═══ Exercise data

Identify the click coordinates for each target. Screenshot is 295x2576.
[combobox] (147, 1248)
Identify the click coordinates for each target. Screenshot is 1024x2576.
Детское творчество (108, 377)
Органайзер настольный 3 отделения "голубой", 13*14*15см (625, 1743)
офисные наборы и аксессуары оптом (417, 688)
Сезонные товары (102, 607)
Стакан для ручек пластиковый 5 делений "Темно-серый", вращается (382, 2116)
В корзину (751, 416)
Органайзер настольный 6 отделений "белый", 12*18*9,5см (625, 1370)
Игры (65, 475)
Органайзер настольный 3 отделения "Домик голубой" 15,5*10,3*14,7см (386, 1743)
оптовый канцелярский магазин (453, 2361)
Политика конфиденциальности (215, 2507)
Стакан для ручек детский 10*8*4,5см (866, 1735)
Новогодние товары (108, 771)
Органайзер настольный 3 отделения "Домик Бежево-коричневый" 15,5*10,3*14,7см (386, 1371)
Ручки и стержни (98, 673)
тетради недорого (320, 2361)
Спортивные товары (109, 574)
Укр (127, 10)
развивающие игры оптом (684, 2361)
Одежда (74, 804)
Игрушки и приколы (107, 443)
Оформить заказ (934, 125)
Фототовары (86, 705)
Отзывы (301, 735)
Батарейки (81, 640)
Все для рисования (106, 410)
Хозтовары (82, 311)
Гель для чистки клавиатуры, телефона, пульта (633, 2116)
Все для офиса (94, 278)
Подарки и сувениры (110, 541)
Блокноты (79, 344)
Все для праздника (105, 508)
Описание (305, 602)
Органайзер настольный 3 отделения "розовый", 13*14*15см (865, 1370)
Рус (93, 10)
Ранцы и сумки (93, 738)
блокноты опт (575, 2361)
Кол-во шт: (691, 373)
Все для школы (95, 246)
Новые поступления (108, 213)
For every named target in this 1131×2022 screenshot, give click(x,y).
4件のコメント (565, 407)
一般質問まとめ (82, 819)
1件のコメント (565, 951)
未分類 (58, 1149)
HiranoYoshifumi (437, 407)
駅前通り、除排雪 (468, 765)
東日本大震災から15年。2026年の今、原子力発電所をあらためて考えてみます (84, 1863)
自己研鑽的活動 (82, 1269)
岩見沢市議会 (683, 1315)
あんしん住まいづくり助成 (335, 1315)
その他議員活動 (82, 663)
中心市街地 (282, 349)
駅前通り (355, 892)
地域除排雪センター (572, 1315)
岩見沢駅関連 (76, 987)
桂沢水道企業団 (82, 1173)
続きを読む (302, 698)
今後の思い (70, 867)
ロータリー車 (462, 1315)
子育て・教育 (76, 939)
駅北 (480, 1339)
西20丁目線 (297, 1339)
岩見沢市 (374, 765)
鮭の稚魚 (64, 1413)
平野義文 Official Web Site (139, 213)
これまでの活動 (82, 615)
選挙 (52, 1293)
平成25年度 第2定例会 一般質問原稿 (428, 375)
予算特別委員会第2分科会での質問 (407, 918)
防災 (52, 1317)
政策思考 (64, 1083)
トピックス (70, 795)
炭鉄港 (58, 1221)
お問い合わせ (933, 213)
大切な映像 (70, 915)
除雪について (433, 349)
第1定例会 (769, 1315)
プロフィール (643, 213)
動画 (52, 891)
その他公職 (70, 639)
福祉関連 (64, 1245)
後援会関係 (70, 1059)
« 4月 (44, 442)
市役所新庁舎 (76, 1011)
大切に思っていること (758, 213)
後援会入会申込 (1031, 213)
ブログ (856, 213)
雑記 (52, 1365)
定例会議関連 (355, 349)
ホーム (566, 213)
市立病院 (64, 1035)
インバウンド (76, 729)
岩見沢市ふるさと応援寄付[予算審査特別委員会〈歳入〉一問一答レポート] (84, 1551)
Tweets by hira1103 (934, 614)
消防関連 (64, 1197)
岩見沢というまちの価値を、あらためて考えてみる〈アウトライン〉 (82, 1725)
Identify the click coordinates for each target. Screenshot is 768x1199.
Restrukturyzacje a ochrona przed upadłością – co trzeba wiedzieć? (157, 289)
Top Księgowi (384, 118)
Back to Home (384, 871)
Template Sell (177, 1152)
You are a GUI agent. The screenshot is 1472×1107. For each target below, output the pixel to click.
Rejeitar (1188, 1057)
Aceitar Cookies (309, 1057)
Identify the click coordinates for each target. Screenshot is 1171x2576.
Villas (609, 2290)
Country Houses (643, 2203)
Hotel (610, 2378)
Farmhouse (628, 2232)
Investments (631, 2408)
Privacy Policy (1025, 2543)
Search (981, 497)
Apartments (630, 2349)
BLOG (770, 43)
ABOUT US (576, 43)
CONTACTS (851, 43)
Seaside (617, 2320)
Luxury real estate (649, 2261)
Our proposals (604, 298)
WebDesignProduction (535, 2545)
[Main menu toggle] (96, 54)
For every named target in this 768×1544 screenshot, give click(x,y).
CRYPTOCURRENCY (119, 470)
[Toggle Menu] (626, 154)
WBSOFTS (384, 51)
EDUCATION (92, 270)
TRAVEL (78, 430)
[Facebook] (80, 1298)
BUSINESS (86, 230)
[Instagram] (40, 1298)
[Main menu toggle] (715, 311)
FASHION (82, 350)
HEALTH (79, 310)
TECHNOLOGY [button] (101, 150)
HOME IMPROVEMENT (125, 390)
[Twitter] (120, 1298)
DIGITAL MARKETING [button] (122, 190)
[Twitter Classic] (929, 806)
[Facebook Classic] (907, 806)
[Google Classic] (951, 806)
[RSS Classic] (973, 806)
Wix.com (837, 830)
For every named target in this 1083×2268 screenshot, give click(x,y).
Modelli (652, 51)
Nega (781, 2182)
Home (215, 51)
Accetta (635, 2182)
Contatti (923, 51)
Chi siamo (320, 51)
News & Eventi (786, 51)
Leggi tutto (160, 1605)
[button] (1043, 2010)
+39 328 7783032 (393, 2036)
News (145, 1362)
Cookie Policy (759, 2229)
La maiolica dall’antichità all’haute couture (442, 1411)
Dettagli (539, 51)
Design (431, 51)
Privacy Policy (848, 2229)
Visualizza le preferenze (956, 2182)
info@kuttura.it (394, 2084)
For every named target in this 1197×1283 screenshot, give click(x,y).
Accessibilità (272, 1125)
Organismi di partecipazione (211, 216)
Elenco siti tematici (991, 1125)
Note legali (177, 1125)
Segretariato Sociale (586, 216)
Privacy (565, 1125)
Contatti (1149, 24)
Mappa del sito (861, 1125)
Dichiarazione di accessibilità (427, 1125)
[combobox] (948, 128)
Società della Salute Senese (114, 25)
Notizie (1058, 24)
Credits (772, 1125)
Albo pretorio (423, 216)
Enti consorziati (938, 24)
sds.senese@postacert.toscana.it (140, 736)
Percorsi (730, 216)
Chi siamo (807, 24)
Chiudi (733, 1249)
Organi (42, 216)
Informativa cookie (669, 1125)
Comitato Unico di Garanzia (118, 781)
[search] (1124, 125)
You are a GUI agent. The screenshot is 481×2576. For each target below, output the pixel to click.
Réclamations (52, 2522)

══════

■ Work order
The answer must be a single number: the count of lines in the entries above that contain "output".

■ Solution to this exercise
2